** Opening DATA FOR THE TASK block **
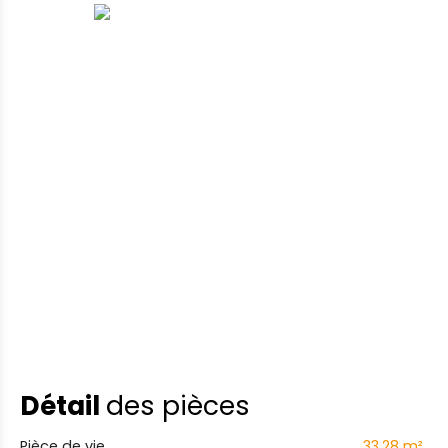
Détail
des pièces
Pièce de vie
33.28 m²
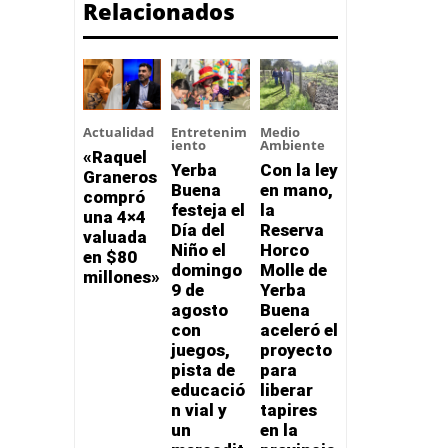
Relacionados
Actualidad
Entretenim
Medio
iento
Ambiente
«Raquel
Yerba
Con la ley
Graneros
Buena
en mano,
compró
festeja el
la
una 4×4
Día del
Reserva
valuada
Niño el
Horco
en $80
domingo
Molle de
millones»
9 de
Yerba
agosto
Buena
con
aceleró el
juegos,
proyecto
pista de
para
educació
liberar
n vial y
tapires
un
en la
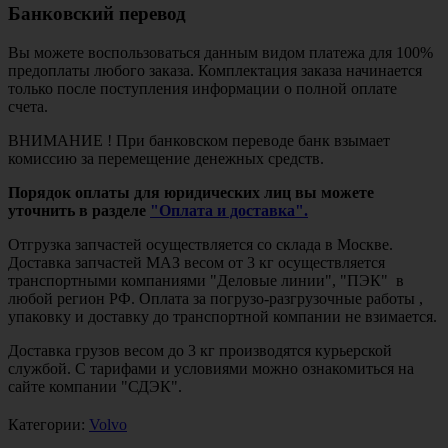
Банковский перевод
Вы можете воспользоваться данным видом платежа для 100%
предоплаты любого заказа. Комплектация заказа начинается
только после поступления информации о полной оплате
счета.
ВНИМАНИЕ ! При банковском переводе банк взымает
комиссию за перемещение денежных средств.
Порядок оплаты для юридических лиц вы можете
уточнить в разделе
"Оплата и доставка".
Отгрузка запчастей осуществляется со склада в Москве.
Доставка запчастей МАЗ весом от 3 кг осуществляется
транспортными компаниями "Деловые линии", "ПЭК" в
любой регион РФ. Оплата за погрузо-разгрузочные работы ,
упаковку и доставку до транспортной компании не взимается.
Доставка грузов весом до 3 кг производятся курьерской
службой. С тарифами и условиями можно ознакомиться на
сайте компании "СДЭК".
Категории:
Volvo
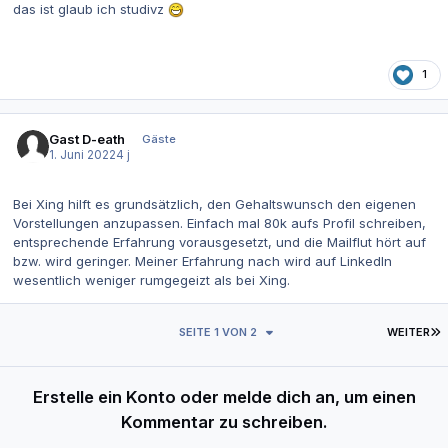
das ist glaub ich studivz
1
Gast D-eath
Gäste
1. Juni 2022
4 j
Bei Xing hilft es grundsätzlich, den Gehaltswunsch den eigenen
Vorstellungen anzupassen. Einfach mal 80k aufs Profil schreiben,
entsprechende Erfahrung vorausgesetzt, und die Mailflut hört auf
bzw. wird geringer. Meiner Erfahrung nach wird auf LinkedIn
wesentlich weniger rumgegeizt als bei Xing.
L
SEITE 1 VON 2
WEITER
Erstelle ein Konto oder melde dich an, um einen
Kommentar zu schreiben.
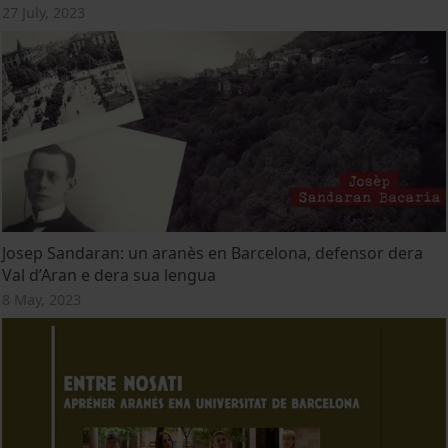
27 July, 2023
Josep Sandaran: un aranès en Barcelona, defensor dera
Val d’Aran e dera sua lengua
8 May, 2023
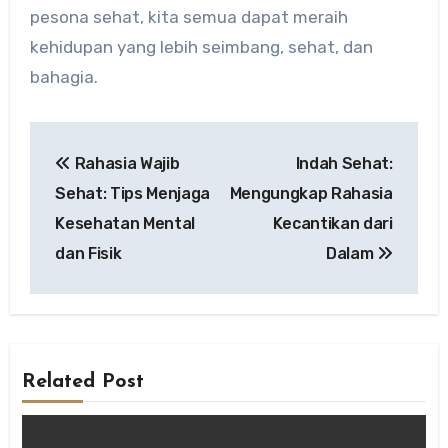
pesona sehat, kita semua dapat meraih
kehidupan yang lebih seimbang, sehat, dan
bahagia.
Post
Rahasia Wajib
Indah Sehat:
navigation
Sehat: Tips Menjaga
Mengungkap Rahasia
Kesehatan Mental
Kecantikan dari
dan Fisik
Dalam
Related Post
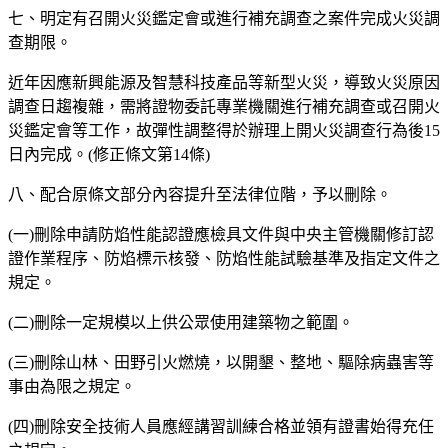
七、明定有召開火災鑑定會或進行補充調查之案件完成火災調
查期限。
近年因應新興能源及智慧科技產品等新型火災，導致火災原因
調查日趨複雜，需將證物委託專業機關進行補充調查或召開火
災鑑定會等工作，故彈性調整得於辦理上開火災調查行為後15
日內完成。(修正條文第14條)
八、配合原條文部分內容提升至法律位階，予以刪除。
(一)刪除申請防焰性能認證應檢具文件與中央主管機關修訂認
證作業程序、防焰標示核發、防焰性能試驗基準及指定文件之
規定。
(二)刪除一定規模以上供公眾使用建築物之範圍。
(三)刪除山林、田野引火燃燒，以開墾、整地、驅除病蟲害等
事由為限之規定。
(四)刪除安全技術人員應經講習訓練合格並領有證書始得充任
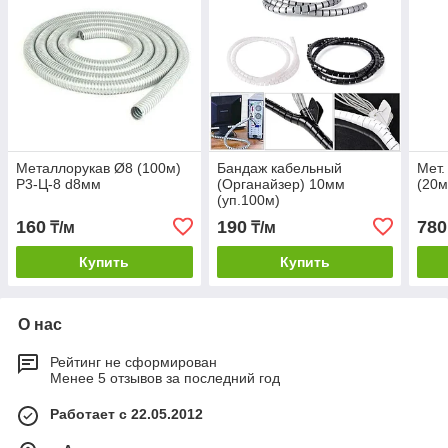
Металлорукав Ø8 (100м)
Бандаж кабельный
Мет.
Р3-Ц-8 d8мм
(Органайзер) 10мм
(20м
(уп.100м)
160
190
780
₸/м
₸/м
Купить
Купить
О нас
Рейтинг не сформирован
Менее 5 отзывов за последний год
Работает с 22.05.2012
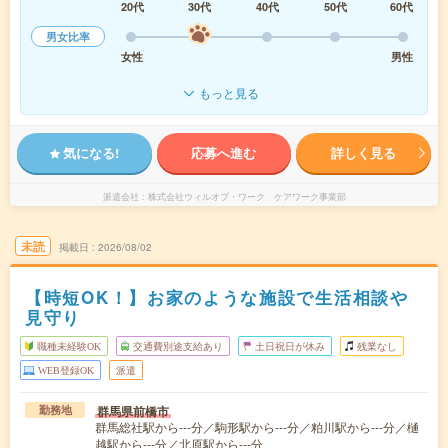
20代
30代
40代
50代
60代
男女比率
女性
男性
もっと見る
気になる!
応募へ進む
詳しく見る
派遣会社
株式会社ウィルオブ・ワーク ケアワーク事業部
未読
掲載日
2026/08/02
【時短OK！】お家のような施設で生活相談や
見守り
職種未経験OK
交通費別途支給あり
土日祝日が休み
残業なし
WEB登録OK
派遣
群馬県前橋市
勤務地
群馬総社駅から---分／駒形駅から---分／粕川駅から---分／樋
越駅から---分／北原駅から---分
** Closing DATA FOR THE TASK block **
** Opening DATA FOR THE TASK block **
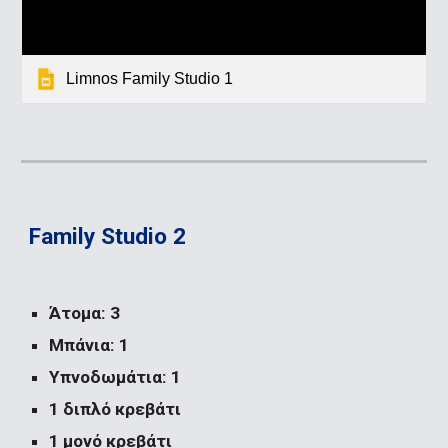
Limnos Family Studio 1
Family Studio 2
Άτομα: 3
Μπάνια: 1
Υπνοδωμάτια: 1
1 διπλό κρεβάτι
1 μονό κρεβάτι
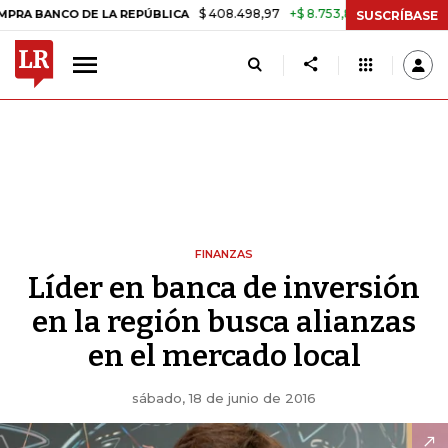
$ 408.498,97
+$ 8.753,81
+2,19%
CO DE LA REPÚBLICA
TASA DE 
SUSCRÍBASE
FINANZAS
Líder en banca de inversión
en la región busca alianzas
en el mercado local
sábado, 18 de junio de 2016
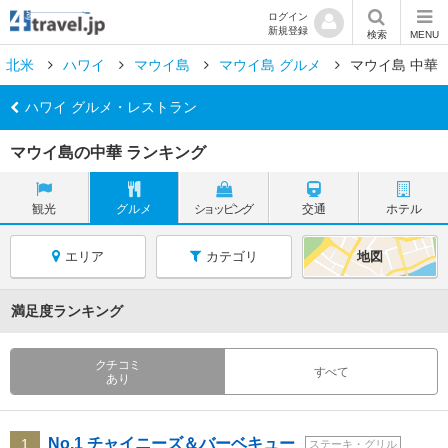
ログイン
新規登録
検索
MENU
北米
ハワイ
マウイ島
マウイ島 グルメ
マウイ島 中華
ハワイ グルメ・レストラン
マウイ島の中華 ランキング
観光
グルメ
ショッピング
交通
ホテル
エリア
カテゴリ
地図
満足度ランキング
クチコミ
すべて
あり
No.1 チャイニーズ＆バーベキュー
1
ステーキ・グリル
** Closing DATA FOR THE TASK block **
=== WORK ITEM ===
All lines above that include the word "запчастей" must be copied into the answer.

=== RESULT ===
Отгрузка запчастей осуществляется со склада в Москве.
Доставка запчастей МАЗ весом от 3 кг осуществляется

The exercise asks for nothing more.